Using SelectKBest (f_regression):

1. We use SelectKBest from scikit-learn with the f_regression score function, which is suitable for regression tasks.
2. We scale the data using StandardScaler before applying SelectKBest to ensure that features are on the same scale.
3. We fit SelectKBest to the scaled data and the target variable.
4. We use selector.get_support(indices=True) to get the indices of the selected features.
5. We print the names of the selected features.

In [66]:
# Using SelectKBest (f_regression) - for regression tasks
# Scale the numerical data first

numerical_features = data.select_dtypes(include=np.number).drop('Purchase_Amount', axis=1)
scaler = StandardScaler()
X_scaled = scaler.fit_transform(numerical_features)
y = data['Purchase_Amount']

selector = SelectKBest(score_func=f_regression, k=k)
X_new = selector.fit_transform(X_scaled, y)

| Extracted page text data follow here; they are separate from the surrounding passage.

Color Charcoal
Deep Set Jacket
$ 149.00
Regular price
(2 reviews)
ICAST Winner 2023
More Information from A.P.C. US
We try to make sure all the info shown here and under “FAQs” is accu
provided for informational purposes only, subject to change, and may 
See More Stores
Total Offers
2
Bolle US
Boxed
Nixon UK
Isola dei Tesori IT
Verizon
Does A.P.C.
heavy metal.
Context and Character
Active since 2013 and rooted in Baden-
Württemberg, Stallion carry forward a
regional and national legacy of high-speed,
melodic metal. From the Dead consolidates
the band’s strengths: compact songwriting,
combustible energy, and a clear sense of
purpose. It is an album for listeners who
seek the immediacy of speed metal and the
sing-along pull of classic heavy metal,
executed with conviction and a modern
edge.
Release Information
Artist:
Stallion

# Get the selected features
selected_features_indices = selector.get_support(indices=True)
selected_features_names = numerical_features.columns[selected_features_indices]
print("\nTop", k, "Features (SelectKBest f_regression):\n")
selected_features_names.tolist()


Top 5 Features (SelectKBest f_regression):



['Discount_Offered',
 'Customer_Rating',
 'Delivery_Speed',
 'Time_Of_Day_Evening',
 'Product_Category_T-shirt']

# 7. Using Pearson correlation directly with corrwith for feature selection

Using Pearson correlation directly with corrwith:


1. We use correlation_values.abs().nlargest(k).index to get the top k features based on absolute correlation.
2. We print the names of the top k features.

In [67]:
#Using Pearson correlation directly for feature selection

correlation_values = numerical_features.corrwith(y)

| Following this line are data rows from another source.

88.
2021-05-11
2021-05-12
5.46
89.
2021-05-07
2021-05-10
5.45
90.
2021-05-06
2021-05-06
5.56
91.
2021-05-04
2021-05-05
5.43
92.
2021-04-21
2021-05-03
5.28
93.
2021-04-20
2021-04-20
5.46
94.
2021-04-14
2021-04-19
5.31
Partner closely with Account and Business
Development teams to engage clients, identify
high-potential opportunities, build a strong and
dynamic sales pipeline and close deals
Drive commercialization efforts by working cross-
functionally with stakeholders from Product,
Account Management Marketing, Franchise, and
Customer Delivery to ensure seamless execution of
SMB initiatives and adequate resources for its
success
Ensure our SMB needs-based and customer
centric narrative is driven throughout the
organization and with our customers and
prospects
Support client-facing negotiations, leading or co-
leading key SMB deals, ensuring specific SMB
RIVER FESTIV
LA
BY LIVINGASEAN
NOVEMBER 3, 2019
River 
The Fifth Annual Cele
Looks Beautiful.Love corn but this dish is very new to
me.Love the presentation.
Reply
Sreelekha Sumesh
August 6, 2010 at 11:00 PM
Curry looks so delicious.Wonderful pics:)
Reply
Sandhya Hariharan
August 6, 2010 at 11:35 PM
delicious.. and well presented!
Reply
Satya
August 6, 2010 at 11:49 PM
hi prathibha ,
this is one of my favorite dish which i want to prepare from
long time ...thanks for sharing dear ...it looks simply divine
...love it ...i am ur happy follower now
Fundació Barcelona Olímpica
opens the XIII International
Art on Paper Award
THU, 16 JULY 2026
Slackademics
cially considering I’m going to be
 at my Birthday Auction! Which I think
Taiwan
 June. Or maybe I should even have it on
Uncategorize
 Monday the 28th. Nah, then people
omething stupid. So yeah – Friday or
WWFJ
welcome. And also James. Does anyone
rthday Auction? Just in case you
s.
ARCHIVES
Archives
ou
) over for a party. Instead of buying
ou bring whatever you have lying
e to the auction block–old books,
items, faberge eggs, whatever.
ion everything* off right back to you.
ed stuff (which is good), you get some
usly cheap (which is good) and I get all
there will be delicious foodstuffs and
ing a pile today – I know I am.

top_k_features_pearson = correlation_values.abs().nlargest(k).index

print("\nTop", k, "Features (Pearson Correlation directly):\n")
top_k_features_pearson.tolist()


Top 5 Features (Pearson Correlation directly):



['Product_Category_T-shirt',
 'Customer_Rating',
 'Discount_Offered',
 'Delivery_Speed',
 'Time_Of_Day_Evening']

# ** Note

Key Points:

1. Correlation: Pearson's correlation measures the linear relationship between two variables.
2. Absolute Correlation: We use the absolute correlation to rank features, as both positive and negative correlations can indicate strong relationships.
3. SelectKBest: This is a convenient scikit-learn class for feature selection using various score functions.
4. f_regression: This score function is used for regression tasks.
5. Scaling: Scaling the data is important when using SelectKBest with f_regression or other methods that rely on distance or variance.
6. K Value: The k value determines the number of features to select. You can adjust this based on your needs.
7. Filter Method: This is a filter method because feature selection is done independently of the model training.
8. Regression Task: This example demonstrates feature selection for a regression task. For classification tasks, you would use different score functions (e.g., chi2, f_classif).